A PENSIONER who suffers with psoriasis has praised a campaign to bring brine baths back to Droitwich due to the medical benefits they offer.

Mary Rousell, who lives in Dorchester, visited the old Droitwich baths near St Richard's House at least twice a year for over 20 years before they closed in 2008, because brine helped soothe her skin condition.

An outline planning application to erect a brine bath building at Lido Park was submitted to Wychavon District Council (WDC) by Save Our Brine Baths (SOBBs) earlier this year.

SOBBs, a newly registered Community Interest Company, was originally formed by town councillor Bill Moy as a campaign group after Droitwich Spa Brine Baths was closed by BMI healthcare 10 years ago.

Mrs Rousell, 74, said she “would be over the moon” if the plans, which have received county council backing in the shape of a £5,000 grant, come to fruition because she’s found no other treatment as effective.

Worcester News:

Mary Rousell

Her friends in Worcester first encouraged her to try the brine baths out, but on learning the baths had closed, Mrs Rousell said: “I could have cried, I was so bitterly disappointed.”

“It’s a wonderful feeling, because you’re so relaxed,” she said of the brine.

“Psoriasis is different to eczema – you get big red scabby bits that itch like billy-o all over your body. One time it covered me completely.

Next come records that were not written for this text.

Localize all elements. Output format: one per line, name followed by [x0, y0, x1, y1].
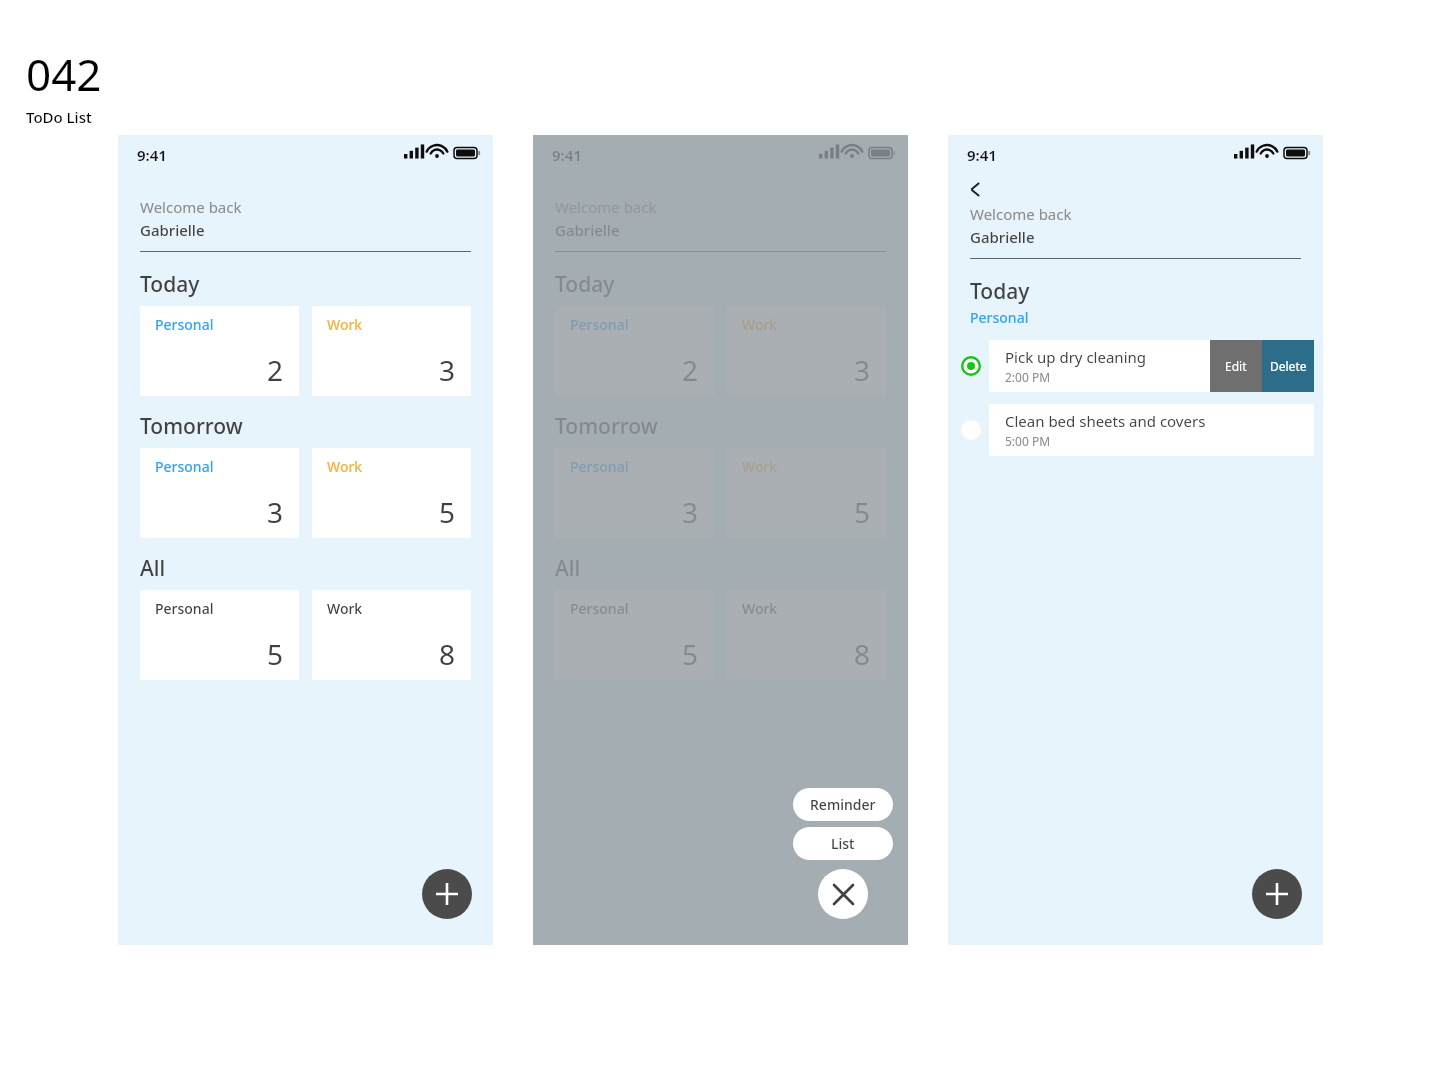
button[interactable]: Work — [312, 448, 471, 538]
staticText: Delete — [1270, 358, 1307, 374]
staticText: 3 — [267, 493, 284, 531]
staticText: 3 — [682, 493, 699, 531]
button[interactable]: Add task — [422, 869, 472, 919]
button[interactable]: Personal — [555, 306, 714, 396]
button[interactable]: Edit — [1210, 340, 1262, 392]
button[interactable]: Personal — [140, 306, 299, 396]
staticText: Pick up dry cleaning — [1005, 347, 1147, 367]
staticText: Personal — [155, 457, 214, 476]
button[interactable]: Mark complete — [957, 416, 985, 444]
staticText: Today — [555, 270, 615, 299]
staticText: 3 — [854, 351, 871, 389]
staticText: 5:00 PM — [1005, 433, 1051, 449]
staticText: 9:41 — [552, 145, 582, 165]
staticText: Work — [327, 599, 363, 618]
button[interactable]: Add task — [1252, 869, 1302, 919]
staticText: Edit — [1225, 358, 1247, 374]
staticText: Work — [742, 457, 778, 476]
staticText: Personal — [155, 315, 214, 334]
button[interactable]: Clean bed sheets and covers — [989, 404, 1314, 456]
button[interactable]: Personal — [140, 590, 299, 680]
button[interactable]: Personal — [555, 448, 714, 538]
staticText: Tomorrow — [140, 412, 243, 441]
staticText: Welcome back — [970, 204, 1072, 224]
staticText: 5 — [854, 493, 871, 531]
staticText: All — [140, 554, 166, 583]
staticText: 9:41 — [967, 145, 997, 165]
staticText: Tomorrow — [555, 412, 658, 441]
staticText: Personal — [570, 599, 629, 618]
button[interactable]: Close menu — [818, 869, 868, 919]
staticText: 8 — [439, 635, 456, 673]
staticText: Gabrielle — [555, 220, 620, 240]
button[interactable]: Pick up dry cleaning — [989, 340, 1314, 392]
staticText: Reminder — [810, 795, 876, 814]
button[interactable]: Back — [961, 175, 989, 203]
staticText: Gabrielle — [970, 227, 1035, 247]
staticText: Gabrielle — [140, 220, 205, 240]
staticText: Today — [140, 270, 200, 299]
staticText: Welcome back — [140, 197, 242, 217]
staticText: 2 — [267, 351, 284, 389]
button[interactable]: Work — [727, 306, 886, 396]
staticText: All — [555, 554, 581, 583]
staticText: List — [831, 834, 855, 853]
button[interactable]: Personal — [140, 448, 299, 538]
staticText: Personal — [570, 315, 629, 334]
staticText: Personal — [155, 599, 214, 618]
staticText: Welcome back — [555, 197, 657, 217]
staticText: Today — [970, 277, 1030, 306]
button[interactable]: Delete — [1262, 340, 1314, 392]
staticText: 5 — [682, 635, 699, 673]
staticText: Clean bed sheets and covers — [1005, 411, 1206, 431]
button[interactable]: Work — [727, 448, 886, 538]
button[interactable]: Work — [312, 306, 471, 396]
staticText: Personal — [570, 457, 629, 476]
staticText: 8 — [854, 635, 871, 673]
button[interactable]: Mark incomplete — [957, 352, 985, 380]
staticText: Work — [327, 315, 363, 334]
staticText: 5 — [267, 635, 284, 673]
button[interactable]: Reminder — [793, 788, 893, 821]
button[interactable]: List — [793, 827, 893, 860]
button[interactable]: Work — [312, 590, 471, 680]
staticText: 2:00 PM — [1005, 369, 1051, 385]
staticText: 5 — [439, 493, 456, 531]
staticText: Personal — [970, 308, 1029, 327]
button[interactable]: Work — [727, 590, 886, 680]
button[interactable]: Personal — [555, 590, 714, 680]
staticText: 042 — [26, 44, 102, 104]
staticText: 9:41 — [137, 145, 167, 165]
staticText: 2 — [682, 351, 699, 389]
staticText: 3 — [439, 351, 456, 389]
staticText: Work — [742, 315, 778, 334]
staticText: Work — [742, 599, 778, 618]
staticText: Work — [327, 457, 363, 476]
staticText: ToDo List — [26, 107, 92, 127]
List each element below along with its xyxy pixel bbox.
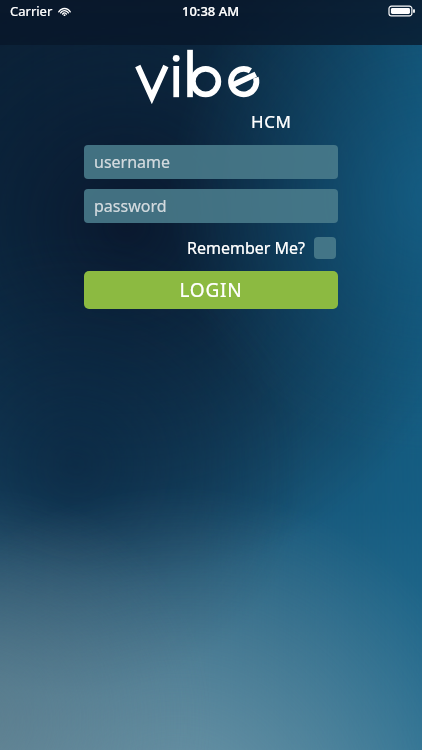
button[interactable]: Remember Me?: [185, 235, 338, 261]
other: vibe: [133, 48, 293, 108]
staticText: 10:38 AM: [182, 2, 240, 20]
staticText: HCM: [251, 110, 292, 133]
staticText: LOGIN: [179, 277, 243, 303]
button[interactable]: LOGIN: [84, 271, 338, 309]
button[interactable]: username: [84, 145, 338, 179]
staticText: Carrier: [10, 2, 53, 20]
staticText: Remember Me?: [187, 237, 306, 259]
staticText: password: [94, 195, 167, 217]
staticText: username: [94, 151, 171, 173]
button[interactable]: password: [84, 189, 338, 223]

“The brine baths would calm it down and take down the irritation, and I would have two or three night’s sleep undisturbed. Usually, I’m up in the night with it.

“Sometimes if I’m sitting in a warm room having a meal, I have to get up and go outside to get comfortable.”

Mrs Rousell, who was born in Manchester and lives with husband John, said she has “Dead Sea salts by the hundred weight”, which she puts in her bath water, but while the “packets cost an arm and a leg", it only gives a few hours’ relief.

“Moving around in the brine baths would give a lot longer relief,” she explained.

Visiting the baths along with her husband and friends from Worcester, Mrs Rousell said they used to meet people with other ailments who benefited from the brine.

She said one man in particular with Arthritis would “leave looking like a spring chicken” – due to the “intense warmth” of the baths which “really gets in to the joints and loosens them up”.

“There’s so much salt in the water, it makes it far more buoyant.

“In fact, it’s so buoyant that it was difficult to stand up in them. You just bob up like a cork and literally just float around,” she said.

“Swimming was dangerous, because of splashing. But once you got the hang of it, it was almost like riding a bicycle, bobbing around.”